Dynamics of the flood response to slow-fast landscape-climate feedbacks

The dynamical evolution of the flood response to landscape-climate feedbacks is evaluated in a joint nonlinear statistical-dynamical approach. For that purpose, a spatiotemporal sensitivity analysis is conducted on hydrological data from 1976–2008 over 804 catchments throughout Austria, and a general, data-independent nonlinear dynamical model is built linking floods with climate (via precipitation), landscape (via elevation) and their feedbacks. These involve nonlinear scale interactions, with landform evolution processes taking place at the millennial scale (slow dynamics), and climate adjusting in years to decades (fast dynamics). The results show that floods are more responsive to spatial (regional) than to temporal (decadal) variability. Catchments from dry lowlands and high wetlands exhibit similarity between the spatial and temporal sensitivities (spatiotemporal symmetry) and low landscape-climate codependence, suggesting they are not coevolving significantly. However, intermediate regions show differences between those sensitivities (symmetry breaks) and higher landscape-climate codependence, suggesting undergoing coevolution. The break of symmetry is an emergent behaviour from nonlinear feedbacks within the system. A new coevolution index is introduced relating spatiotemporal symmetry with relative characteristic celerities, which need to be taken into account in hydrological space-time trading.
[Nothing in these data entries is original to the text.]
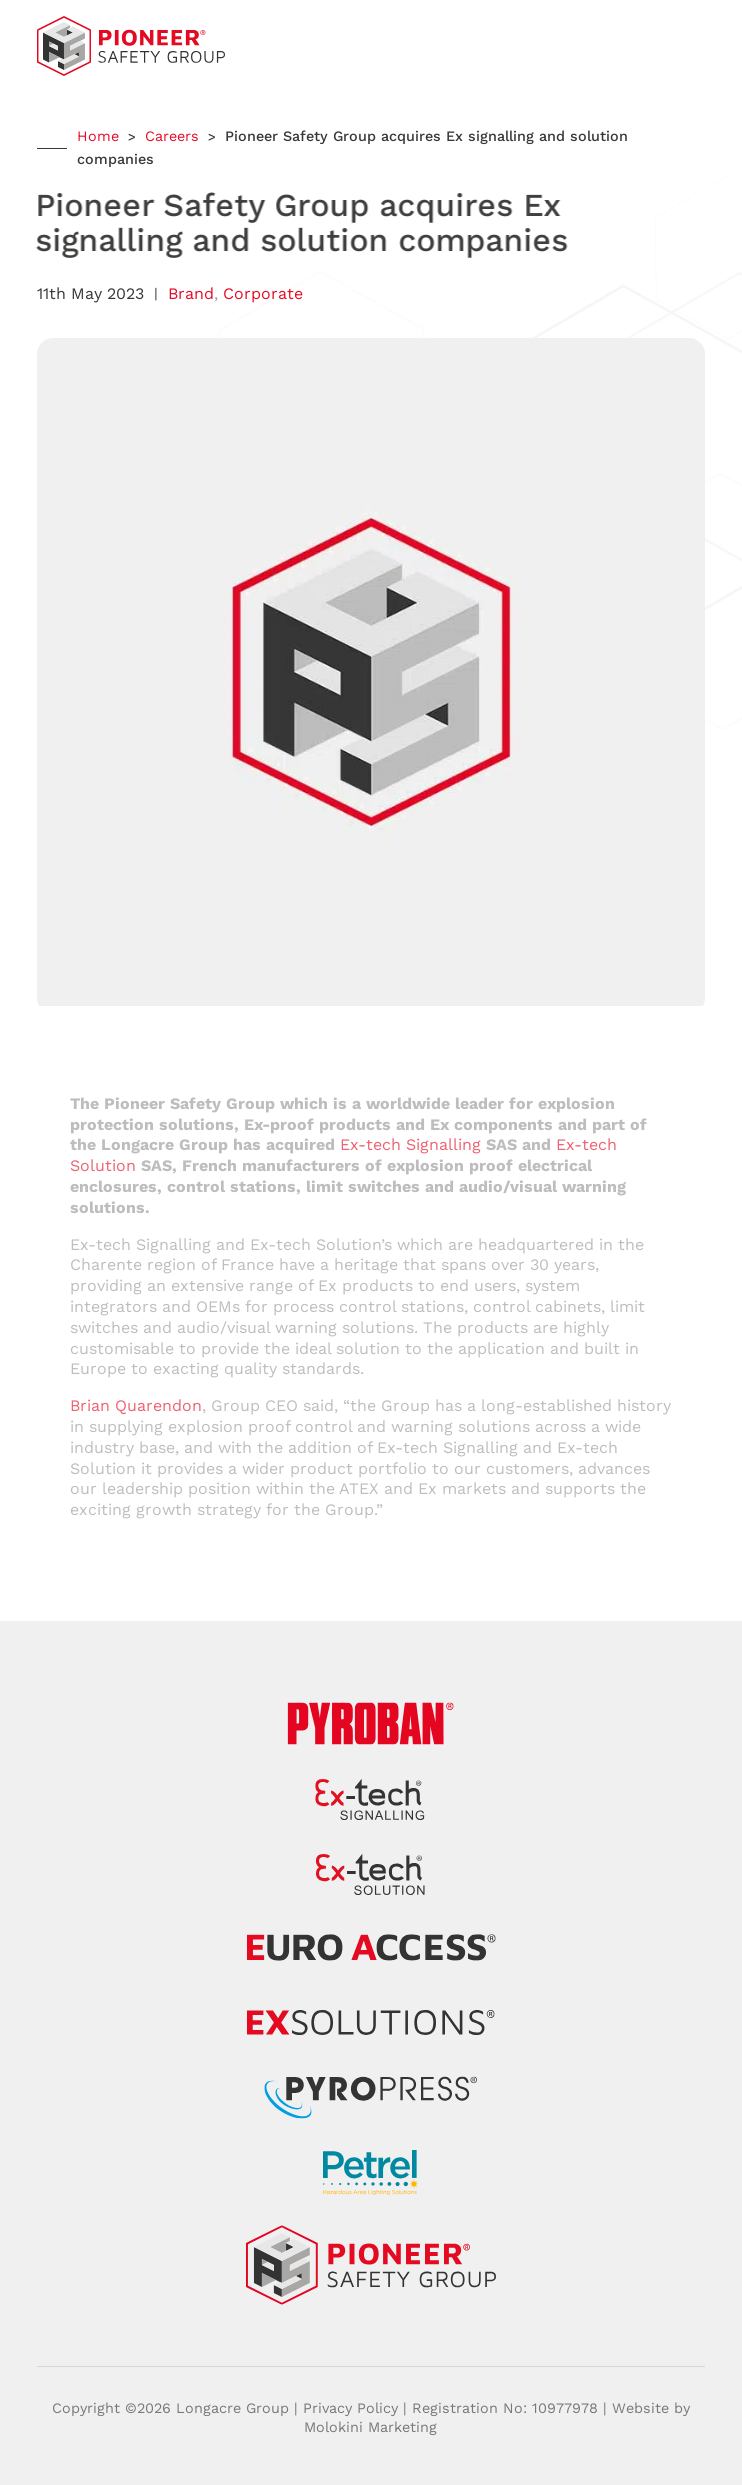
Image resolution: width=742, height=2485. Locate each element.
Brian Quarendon (136, 1405)
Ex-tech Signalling (410, 1144)
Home (98, 136)
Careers (172, 136)
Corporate (263, 293)
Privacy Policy (350, 2408)
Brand (191, 293)
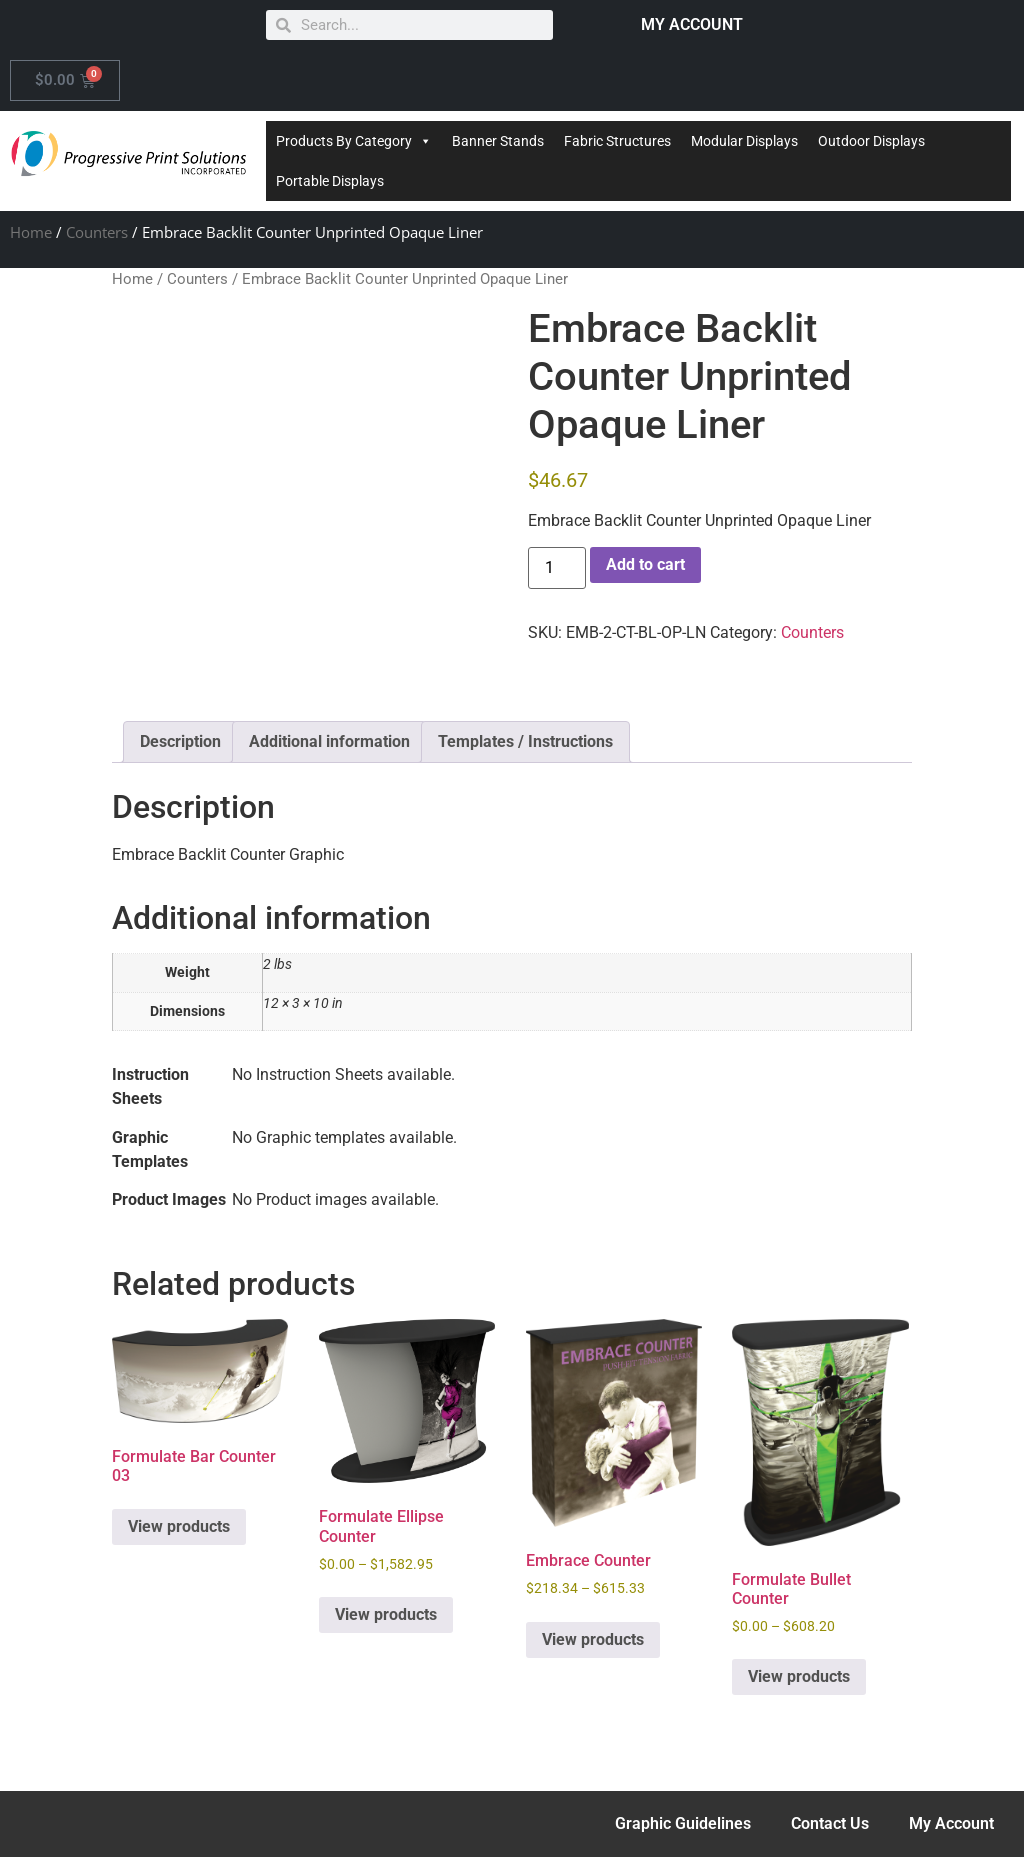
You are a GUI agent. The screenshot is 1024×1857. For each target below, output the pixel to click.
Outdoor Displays (871, 141)
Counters (97, 232)
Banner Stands (498, 141)
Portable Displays (330, 181)
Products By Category (354, 141)
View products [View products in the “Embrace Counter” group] (593, 1639)
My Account (951, 1823)
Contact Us (830, 1823)
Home (31, 232)
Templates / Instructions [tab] (525, 741)
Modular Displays (744, 141)
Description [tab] (180, 741)
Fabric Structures (617, 141)
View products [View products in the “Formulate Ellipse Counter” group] (386, 1614)
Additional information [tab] (329, 741)
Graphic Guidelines (683, 1823)
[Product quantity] (557, 568)
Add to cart (645, 564)
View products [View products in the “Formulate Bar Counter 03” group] (179, 1526)
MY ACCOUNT (692, 24)
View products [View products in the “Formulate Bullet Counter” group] (799, 1676)
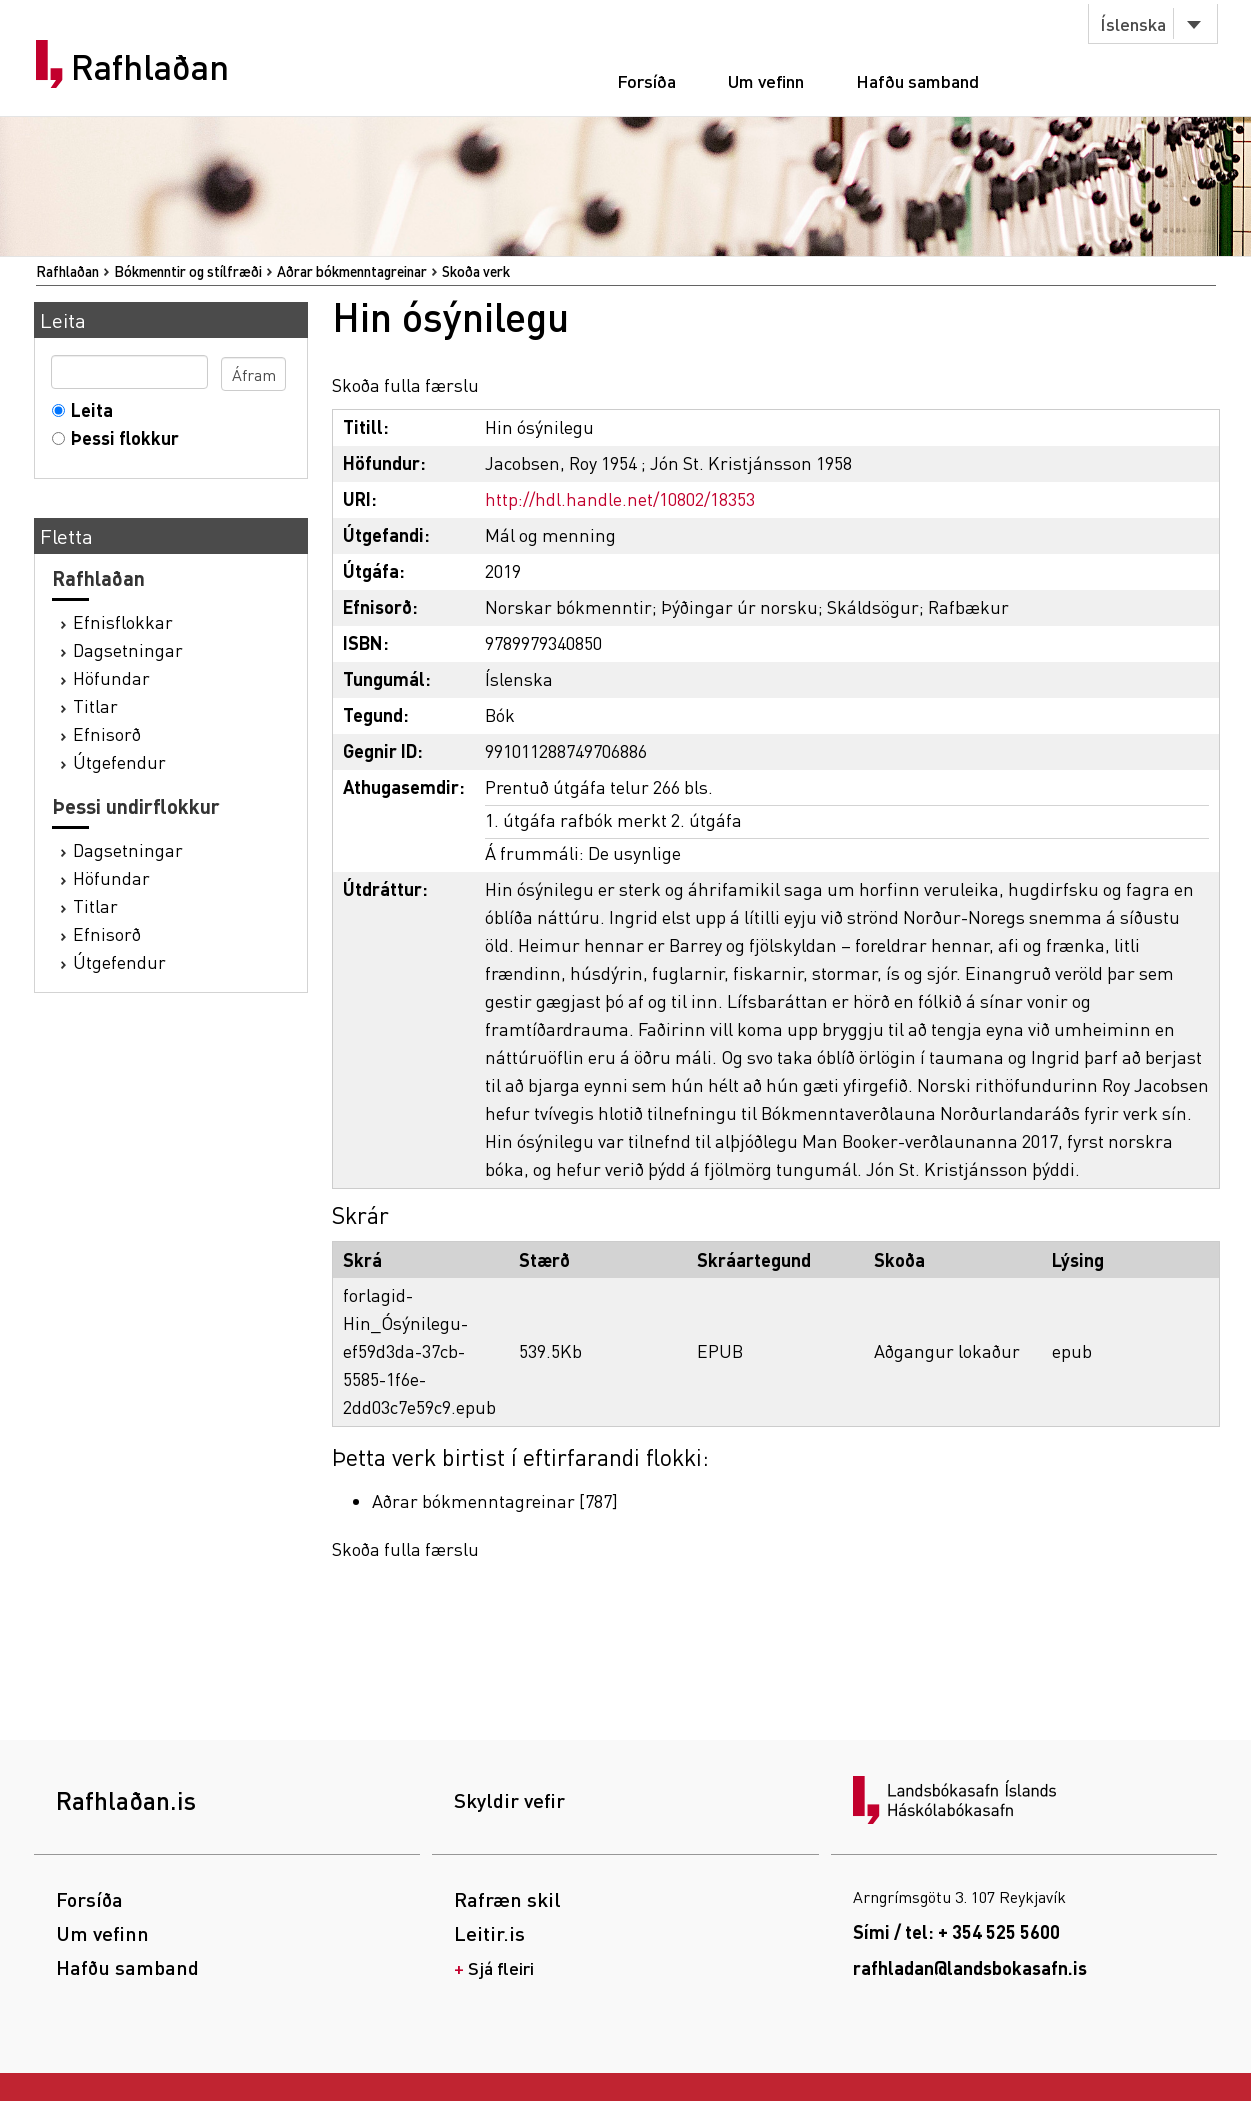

Coevolution is expressed here by the interplay between slow and fast dynamics, represented respectively by spatial and temporal characteristics. The dynamical model captures emerging features of the flood dynamics and nonlinear landscape-climate feedbacks, supporting the nonlinear statistical assessment of spatiotemporally asymmetric flood change. Moreover, it enables the dynamical estimation of flood changes in space and time from the given knowledge at different spatiotemporal conditions. This study ultimately brings to light emerging signatures of change in floods arising from nonlinear slow-fast feedbacks in the landscape-climate dynamics, and contributes towards a better understanding of spatiotemporal flood changes and underlying nonlinearly interacting drivers.